И ему это удалось, но в душе у него родилась жесткая, тяжелая, беспощадная злость на Льюиса.
Льюис ударил ниже пояса. Он снова превратился в гнусного полицейского. Его игра перестала быть честной.
– Теперь я, значит, уже не могу уехать… так, да? – спросила Кэтлин.
У нее был такой голос, такое лицо, что Антуану все вдруг показалось суетным и преступным, все, за исключением мысли о том, как вернуть ей жизнь. Он понял, что больше никогда не будет встречаться с Льюисом и что отныне он оставит Кэтлин в покое.
– Не забывай, – воскликнул Антуан, и все хорошее, что в нем было, отразилось на его лице, – не забывай, что я сказал тебе однажды: ты мой друг, мой настоящий друг и мы уедем вместе.
Он притянул Кэтлин к себе и, забыв все свои сомнения, все свои задние мысли, покрыл поцелуями ее щеки, лоб, глаза, губы, и отправился к Порфириу Рохасу в Компанию Карибских грузовых судов.
В этот вечер комната на углу не была пустой. Она была заполнена моряками, торговцами, посыльными и разными другими людьми с более или менее неопределенными профессиями.
Порфириу Рохас, в одной рубашке, ходил от конторы к кассе и от кассы к конторе. Он был в поту. Ему было явно стыдно от того, что он работает, и это читалось в его взгляде, у него на губах и даже в наклоне его сигары.

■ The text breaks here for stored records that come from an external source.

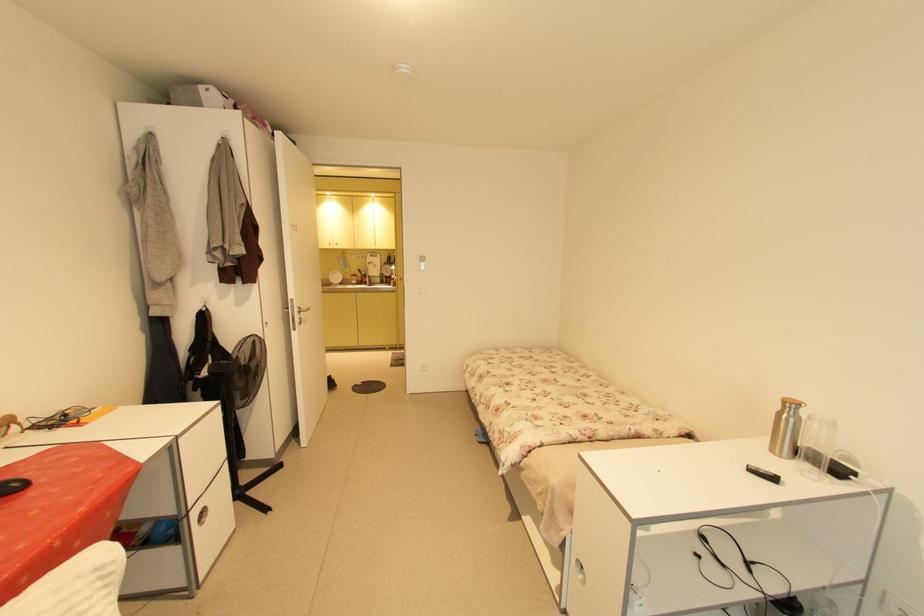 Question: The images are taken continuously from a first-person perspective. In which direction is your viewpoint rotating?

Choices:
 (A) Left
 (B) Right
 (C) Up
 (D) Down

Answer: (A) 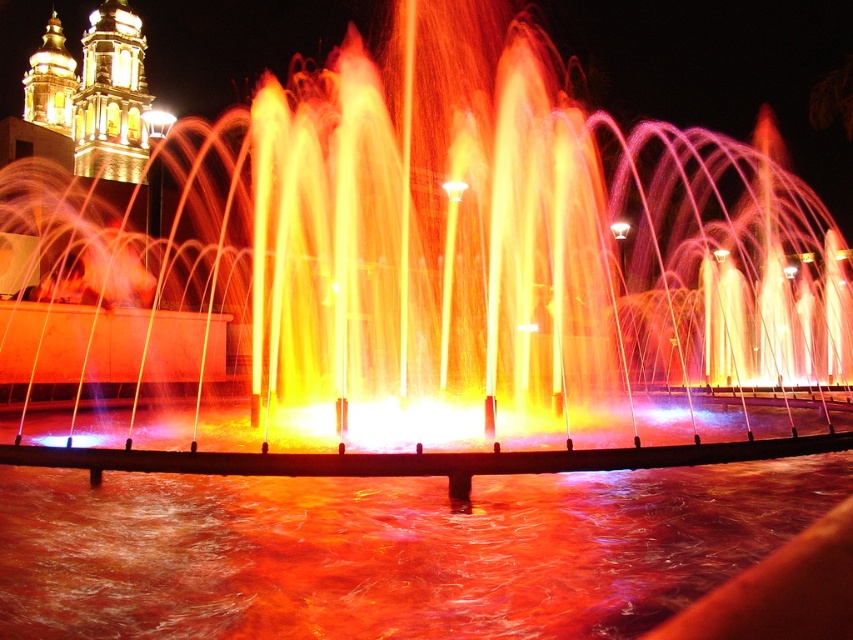 Is metallic water jets at center to the right of shiny orange water at center from the viewer's perspective?

No, metallic water jets at center is not to the right of shiny orange water at center.

Does metallic water jets at center appear under shiny orange water at center?

Incorrect, metallic water jets at center is not positioned below shiny orange water at center.

What do you see at coordinates (483, 257) in the screenshot? I see `metallic water jets at center` at bounding box center [483, 257].

I want to click on metallic water jets at center, so click(x=483, y=257). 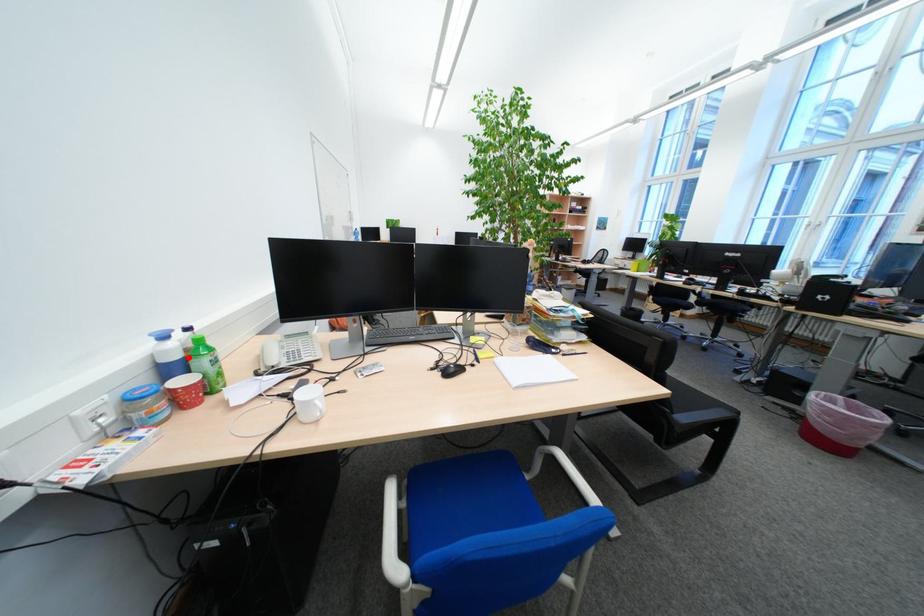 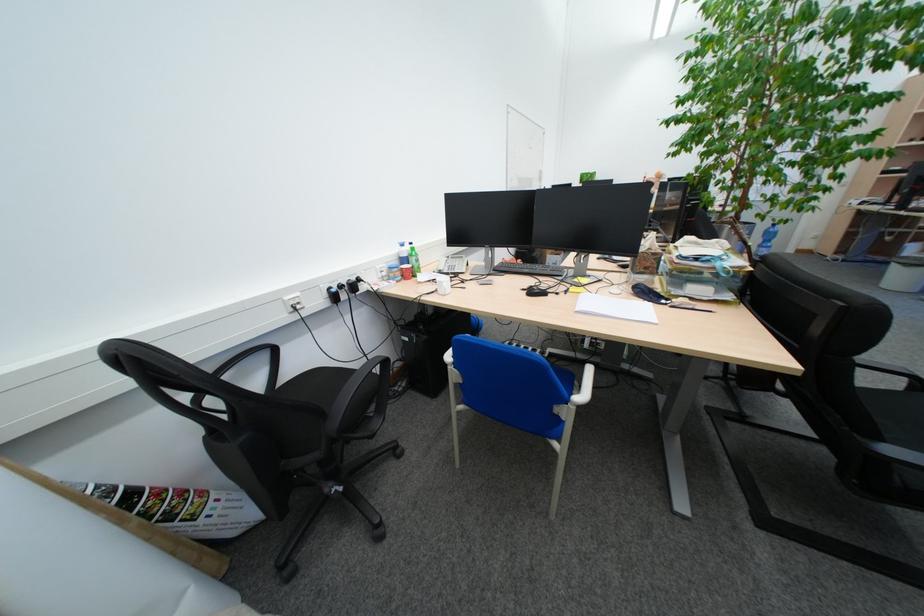 Where in the second image is the point corresponding to the highlighted location from the first image?

(417, 256) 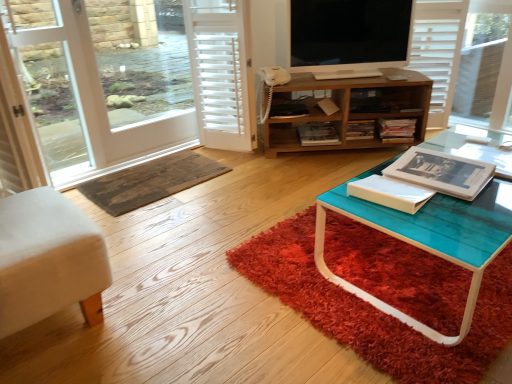 This screenshot has width=512, height=384. Find the location of `free space behind shaggy red rug at lower center, marked as the first doormat in a front-to-back arrangement`. free space behind shaggy red rug at lower center, marked as the first doormat in a front-to-back arrangement is located at coordinates (289, 172).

Увидев Антуана, он немного приободрился.
– Срочное дело, – сказал Порфириу тем, кто его торопил. – Прошу прощения, я на одну минуту.
Затем Антуану:
– Пойдем в зал совещаний.
Они зашли в маленькое кафе, которое снабжало Порфириу абсентом. Там летали рои мух, все стены и мебель были в пятнах и в воздухе витал запах чего-то прокисшего.
Порфириу блаженно потянулся всем телом.
– Чертов пароход, – сказал он.
Антуан хотел сказать, зачем он пришел, но Порфириу остановил его:
– Я должен сначала выпить.
Он медленно выпил рюмку абсента.
– Что-нибудь случилось, Тонио? – спросил он после этого.
– У женщины больше нет документов, – сказал Антуан. – Отобрали. Выходка одного подонка.
– Выходка рогоносца, – сказал Порфириу. – Я так и предполагал.
Одна из мух села на черную, блестящую губу Порфириу. Он ее прогнал, махнув сигарой.
– А тебе хотелось бы, чтобы она уехала? – спросил Порфириу.
– Надо.
– Любовь?
– Да.
– Будет очень плохо для меня, если дело примет дурной оборот, – проворчал Порфириу. – Будет очень плохо для моего сердца. Я ведь буду не в Венесуэле, понимаешь, Тонио.
– Я тоже буду не в Венесуэле, если для нее дело примет дурной оборот, и все неприятности – даю тебе слово – я возьму на себя, – сказал Антуан.
Веки Порфириу поднялись полностью (этого с ним не случалось почти никогда), и глаза Порфириу, вдруг чистые и проницательные, внимательно посмотрели в глаза Антуана.
– Буэно, – сказал Порфириу. – Я договорюсь с капитаном. Это хороший грек. Он пропустит женщину вместе с грузом накануне отплытия.
– Ты настоящий друг, – сказал Антуан. – Назови твою цену. Она богата.
Порфириу снова опустил веки. Он долго считал, потом вздохнул. Потом сказал:
– Нет, Тонио, денег не надо.
– Но, – воскликнул Антуан, – я не хочу, чтобы ради меня…
– Это не ради тебя, это назло рогоносцу.
Он потянул вверх рубашку и оголил свой живот. Около пупка был виден глубокий шрам.